Nonostante le sue piccole dimensioni, l'iscrizione sul pettine di Lachis ha caratteristiche molto particolari, alcune delle quali sono uniche e colmano lacune nella nostra conoscenza della cultura nell'età del bronzo. Per la prima volta abbiamo un'intera frase verbale scritta usando un antico alfabeto. In secondo luogo, l'iscrizione sul pettine mette in luce alcuni aspetti della vita quotidiana dell'epoca, finora scarsamente attestati, come la cura dei capelli e il trattamento dei pidocchi. Terzo, questa è la prima scoperta nella regione di un'iscrizione riferita allo scopo dell'oggetto su cui era scritta, in opposizione alle iscrizioni dedicatorie o di proprietà.
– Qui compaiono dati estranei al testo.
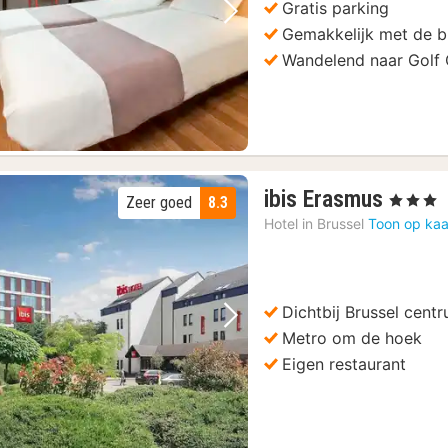
Gratis parking
Vorige foto
Volgende foto
Gemakkelijk met de b
Wandelend naar Golf 
1
ibis Erasmus
, 3 Sterren
Zeer goed
8.3
nacht
Hotel in
Brussel
Toon op kaa
vanaf
85
€
Dichtbij Brussel cent
Vorige foto
Volgende foto
Metro om de hoek
Eigen restaurant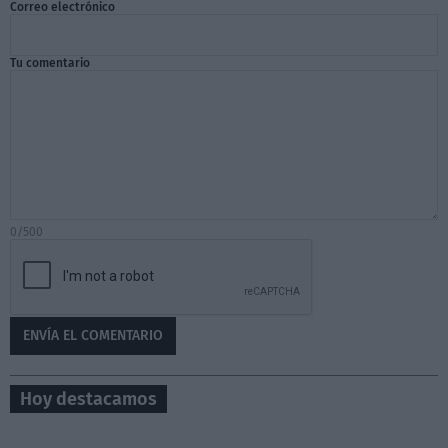
Correo electrónico
Tu comentario
0/500
Hoy destacamos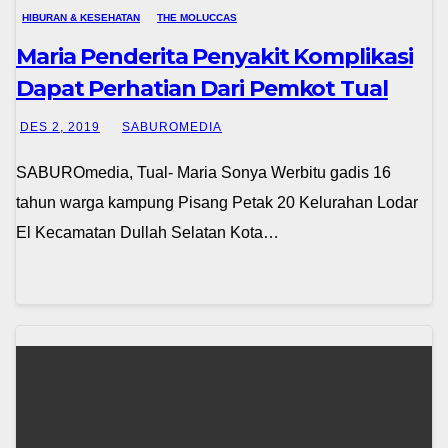
HIBURAN & KESEHATAN
THE MOLUCCAS
Maria Penderita Penyakit Komplikasi
Dapat Perhatian Dari Pemkot Tual
DES 2, 2019
SABUROMEDIA
SABUROmedia, Tual- Maria Sonya Werbitu gadis 16
tahun warga kampung Pisang Petak 20 Kelurahan Lodar
El Kecamatan Dullah Selatan Kota…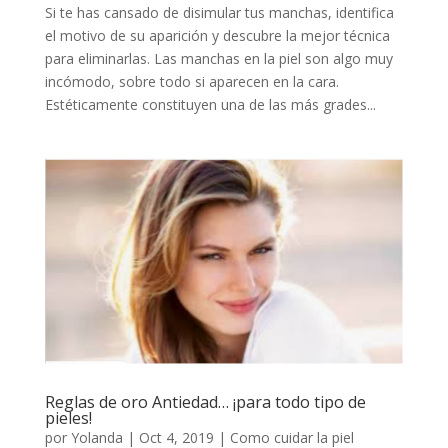
Si te has cansado de disimular tus manchas, identifica
el motivo de su aparición y descubre la mejor técnica
para eliminarlas. Las manchas en la piel son algo muy
incómodo, sobre todo si aparecen en la cara.
Estéticamente constituyen una de las más grades...
Reglas de oro Antiedad… ¡para todo tipo de
pieles!
por
Yolanda
|
Oct 4, 2019
|
Como cuidar la piel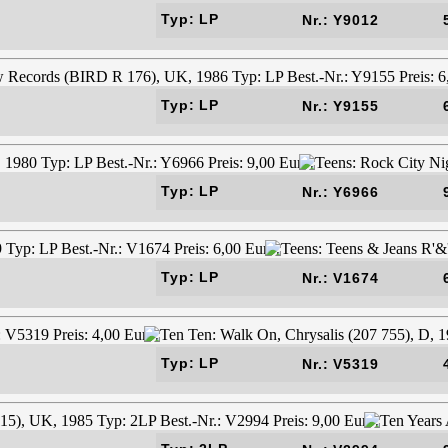
Typ: LP
Nr.: Y9012
Typ: LP
Nr.: Y9155
Typ: LP
Nr.: Y6966
Typ: LP
Nr.: V1674
Typ: LP
Nr.: V5319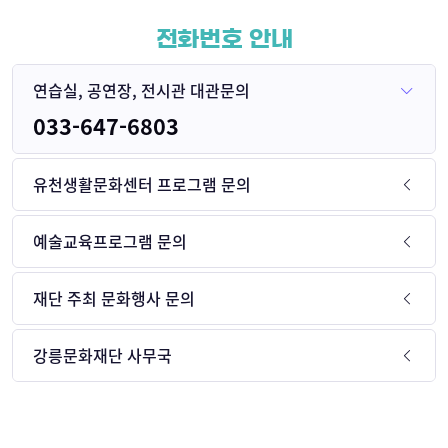
전화번호 안내
연습실, 공연장, 전시관 대관문의
033-647-6803
유천생활문화센터 프로그램 문의
예술교육프로그램 문의
재단 주최 문화행사 문의
강릉문화재단 사무국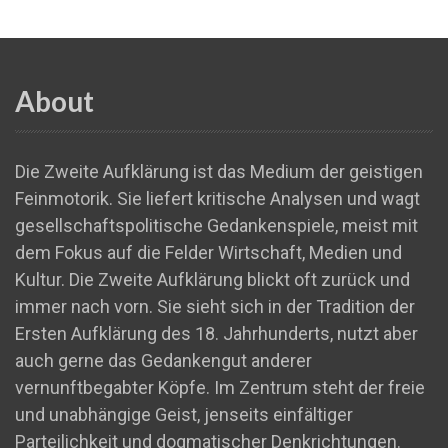
About
Die Zweite Aufklärung ist das Medium der geistigen
Feinmotorik. Sie liefert kritische Analysen und wagt
gesellschaftspolitische Gedankenspiele, meist mit
dem Fokus auf die Felder Wirtschaft, Medien und
Kultur. Die Zweite Aufklärung blickt oft zurück und
immer nach vorn. Sie sieht sich in der Tradition der
Ersten Aufklärung des 18. Jahrhunderts, nutzt aber
auch gerne das Gedankengut anderer
vernunftbegabter Köpfe. Im Zentrum steht der freie
und unabhängige Geist, jenseits einfältiger
Parteilichkeit und dogmatischer Denkrichtungen.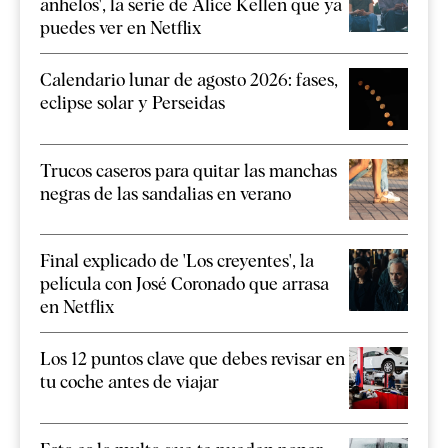
anhelos', la serie de Alice Kellen que ya
puedes ver en Netflix
Calendario lunar de agosto 2026: fases,
eclipse solar y Perseidas
Trucos caseros para quitar las manchas
negras de las sandalias en verano
Final explicado de 'Los creyentes', la
película con José Coronado que arrasa
en Netflix
Los 12 puntos clave que debes revisar en
tu coche antes de viajar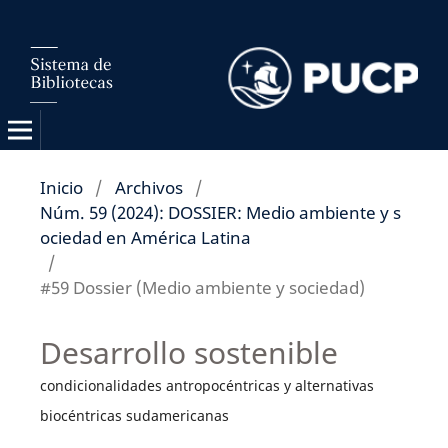
Inicio
/
Archivos
/
Núm. 59 (2024): DOSSIER: Medio ambiente y s
ociedad en América Latina
/
#59 Dossier (Medio ambiente y sociedad)
Desarrollo sostenible
condicionalidades antropocéntricas y alternativas
biocéntricas sudamericanas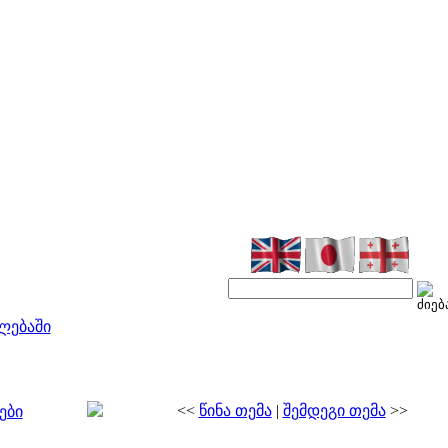
ლებაში
<<
წინა თემა
|
შემდეგი თემა
>>
ები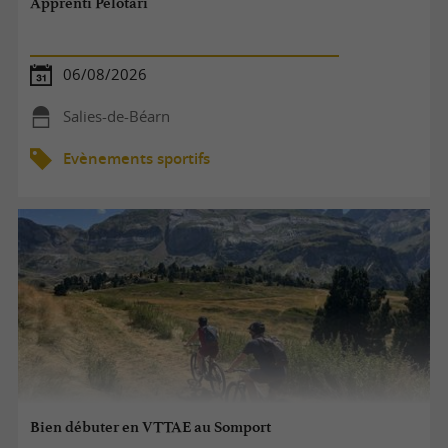
Apprenti Pelotari
06/08/2026
Salies-de-Béarn
Evènements sportifs
Bien débuter en VTTAE au Somport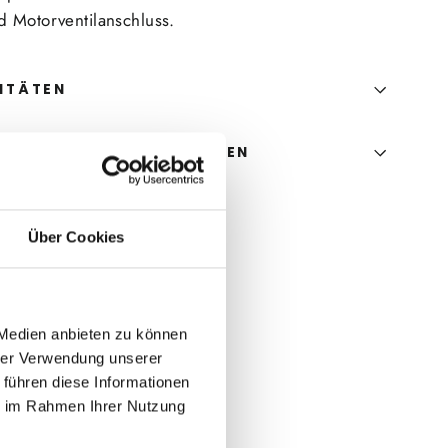
 Motorventilanschluss.
ITÄTEN
E UNS EINE FRAGE STELLEN
Über Cookies
 Medien anbieten zu können
hrer Verwendung unserer
 führen diese Informationen
ie im Rahmen Ihrer Nutzung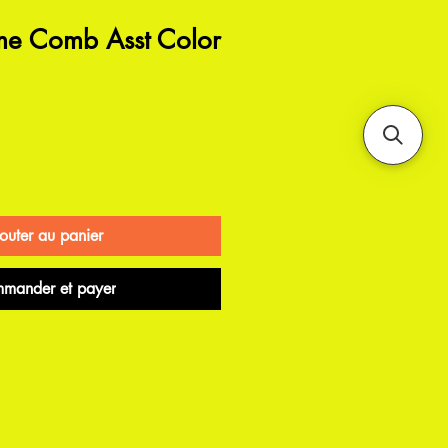
me Comb Asst Color
outer au panier
mander et payer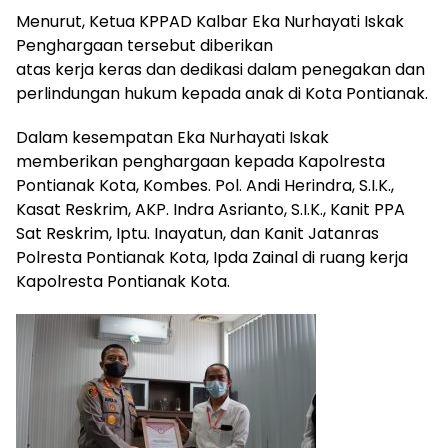
Menurut, Ketua KPPAD Kalbar Eka Nurhayati Iskak
Penghargaan tersebut diberikan
atas kerja keras dan dedikasi dalam penegakan dan
perlindungan hukum kepada anak di Kota Pontianak.
Dalam kesempatan Eka Nurhayati Iskak
memberikan penghargaan kepada Kapolresta
Pontianak Kota, Kombes. Pol. Andi Herindra, S.I.K.,
Kasat Reskrim, AKP. Indra Asrianto, S.I.K., Kanit PPA
Sat Reskrim, Iptu. Inayatun, dan Kanit Jatanras
Polresta Pontianak Kota, Ipda Zainal di ruang kerja
Kapolresta Pontianak Kota.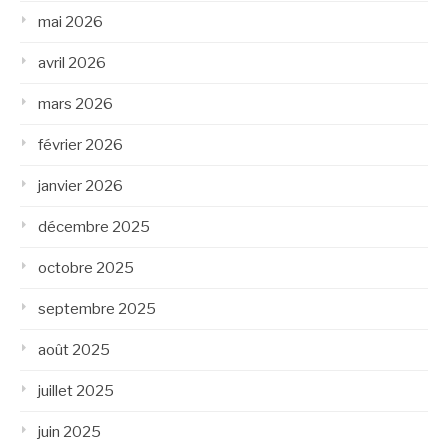
mai 2026
avril 2026
mars 2026
février 2026
janvier 2026
décembre 2025
octobre 2025
septembre 2025
août 2025
juillet 2025
juin 2025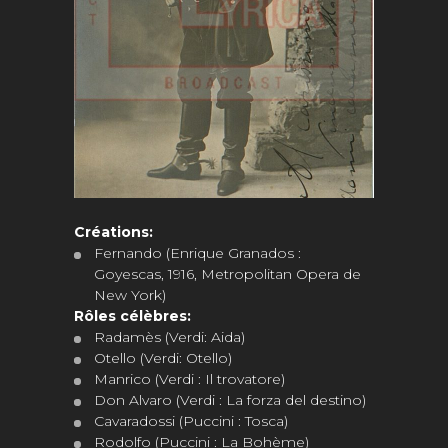
Créations:
Fernando (Enrique Granados :
Goyescas, 1916, Metropolitan Opera de
New York)
Rôles célèbres:
Radamès (Verdi: Aida)
Otello (Verdi: Otello)
Manrico (Verdi : Il trovatore)
Don Alvaro (Verdi : La forza del destino)
Cavaradossi (Puccini : Tosca)
Rodolfo (Puccini : La Bohème)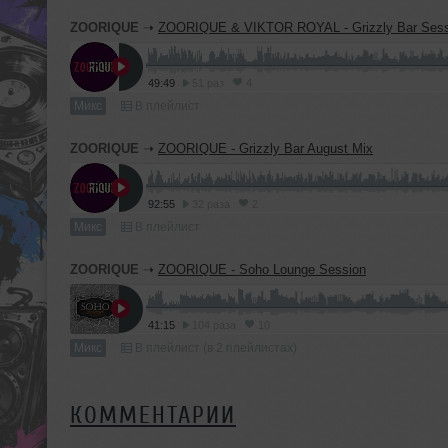
ZOORIQUE
➝
ZOORIQUE & VIKTOR ROYAL - Grizzly Bar Sess
49:49
51 раз
4
Микс
В плейлист
ZOORIQUE
➝
ZOORIQUE - Grizzly Bar August Mix
92:55
32 раза
2
Микс
В плейлист
ZOORIQUE
➝
ZOORIQUE - Soho Lounge Session
41:15
104 раза
10
Микс
В плейлист (в 2 плейлистах)
КОММЕНТАРИИ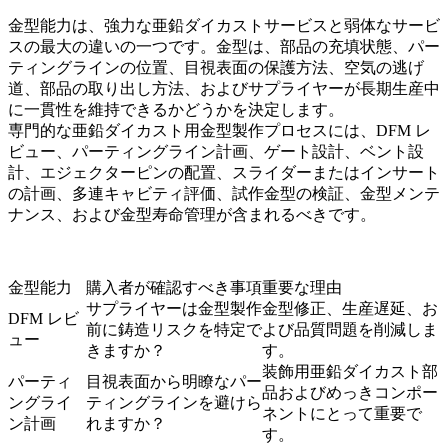
金型能力は、強力な亜鉛ダイカストサービスと弱体なサービ
スの最大の違いの一つです。金型は、部品の充填状態、パー
ティングラインの位置、目視表面の保護方法、空気の逃げ
道、部品の取り出し方法、およびサプライヤーが長期生産中
に一貫性を維持できるかどうかを決定します。
専門的な
亜鉛ダイカスト用金型製作
プロセスには、DFM レ
ビュー、パーティングライン計画、ゲート設計、ベント設
計、エジェクターピンの配置、スライダーまたはインサート
の計画、多連キャビティ評価、試作金型の検証、金型メンテ
ナンス、および金型寿命管理が含まれるべきです。
金型能力
購入者が確認すべき事項
重要な理由
サプライヤーは金型製作
金型修正、生産遅延、お
DFM レビ
前に鋳造リスクを特定で
よび品質問題を削減しま
ュー
きますか？
す。
装飾用亜鉛ダイカスト部
パーティ
目視表面から明瞭なパー
品およびめっきコンポー
ングライ
ティングラインを避けら
ネントにとって重要で
ン計画
れますか？
す。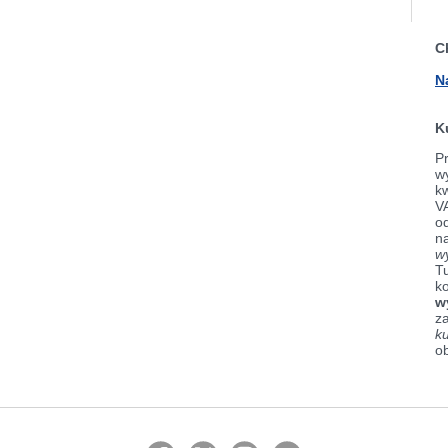
C
N
K
Pr
wy
k
V
od
n
w
Tu
k
w
z
k
o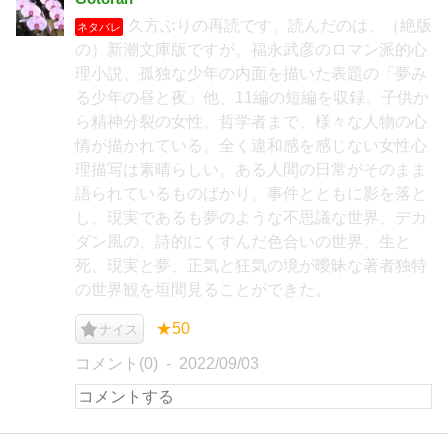
久方ぶりの再読です。読んだのは、（絶版
ネタバレ
の）新潮文庫版ですが。福永武彦のロマン派的心
理小説、孤独な少年の内面を描いた表題の「夢み
る少年の昼と夜」他、11編の短編を収録。子供か
ら精神分裂の女性、哲学者まで、様々な人物の心
情が描かれている。全く違和感を感じない女性心
理描写は素晴らしい。ある人間の日常がそのまま
語られているものばかり。事件とともに影を落と
し、現実であるも夢のような不思議な世界、デカ
ダン風の、詩的にくすんだ色合いの世界、生と
死、現実と夢、正気と狂気の境が曖昧な著者独特
の世界観を垣間見ることができた。
★50
ナイス
コメント(0)
2022/09/03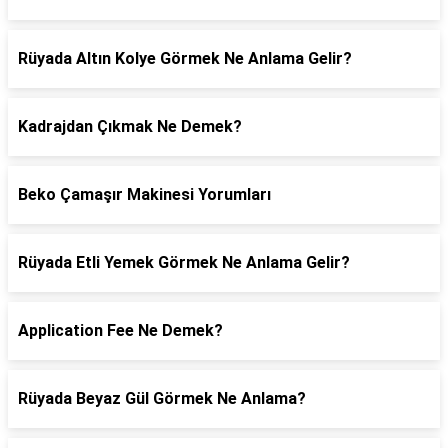
Rüyada Altın Kolye Görmek Ne Anlama Gelir?
Kadrajdan Çıkmak Ne Demek?
Beko Çamaşır Makinesi Yorumları
Rüyada Etli Yemek Görmek Ne Anlama Gelir?
Application Fee Ne Demek?
Rüyada Beyaz Gül Görmek Ne Anlama?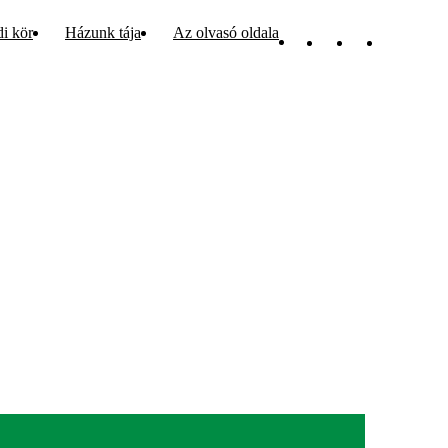
di kör
Házunk tája
Az olvasó oldala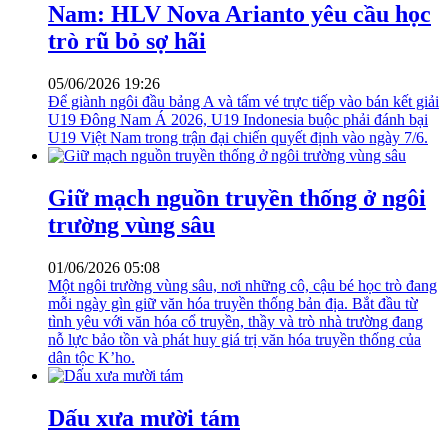
Nam: HLV Nova Arianto yêu cầu học
trò rũ bỏ sợ hãi
05/06/2026 19:26
Để giành ngôi đầu bảng A và tấm vé trực tiếp vào bán kết giải
U19 Đông Nam Á 2026, U19 Indonesia buộc phải đánh bại
U19 Việt Nam trong trận đại chiến quyết định vào ngày 7/6.
Giữ mạch nguồn truyền thống ở ngôi
trường vùng sâu
01/06/2026 05:08
Một ngôi trường vùng sâu, nơi những cô, cậu bé học trò đang
mỗi ngày gìn giữ văn hóa truyền thống bản địa. Bắt đầu từ
tình yêu với văn hóa cổ truyền, thầy và trò nhà trường đang
nỗ lực bảo tồn và phát huy giá trị văn hóa truyền thống của
dân tộc K’ho.
Dấu xưa mười tám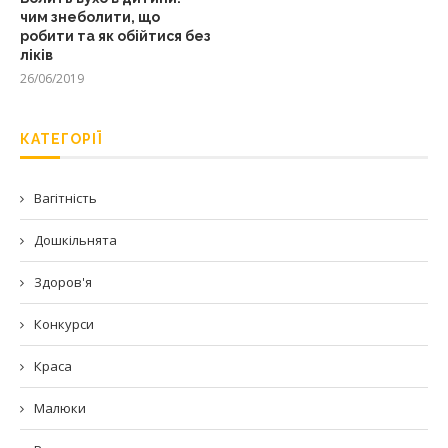
чим знеболити, що
робити та як обійтися без
ліків
26/06/2019
КАТЕГОРІЇ
Вагітність
Дошкільнята
Здоров'я
Конкурси
Краса
Малюки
Inoltre, l'abilità dell'incisore nell'eseguire con successo lettere così minuscole (1–3 mm di larghezza) supera quanto prima noto per l’età del bronzo, ed indica una tecnologia più avanzata di quanto sin qui registrato.

 

Lachis era una delle principali città-stato cananee nel secondo millennio a.C. Per quel che ne sappiamo, la città è stata il principale centro per l'uso e la conservazione dell'alfabeto per circa 600 anni, dal 1.800 al 1.150 a.C.; è in questo senso straordinario quanto dobbiamo a un nucleo così piccolo di esseri umani, se si pensa che dall’alfabeto proto-cananeo, con cui è composta la scritta appena ritrovata, è derivato quello fenicio, e da questo il greco, quindi il latino e tutti i nostri alfabeti fonetici.

  

Una minuscola scritta su un pettinino d’avorio, una sorta di incantesimo contro i pidocchi, testimonia, nella prosaica immagine di antichissima vita quotidiana che ci restituisce, l’avvenuta conquista del miglior mezzo sinora scoperto per rappresentare e rendere durevoli le nostre parole, confortando le nostre teorie su quando, dove e come questo sia avvenuto.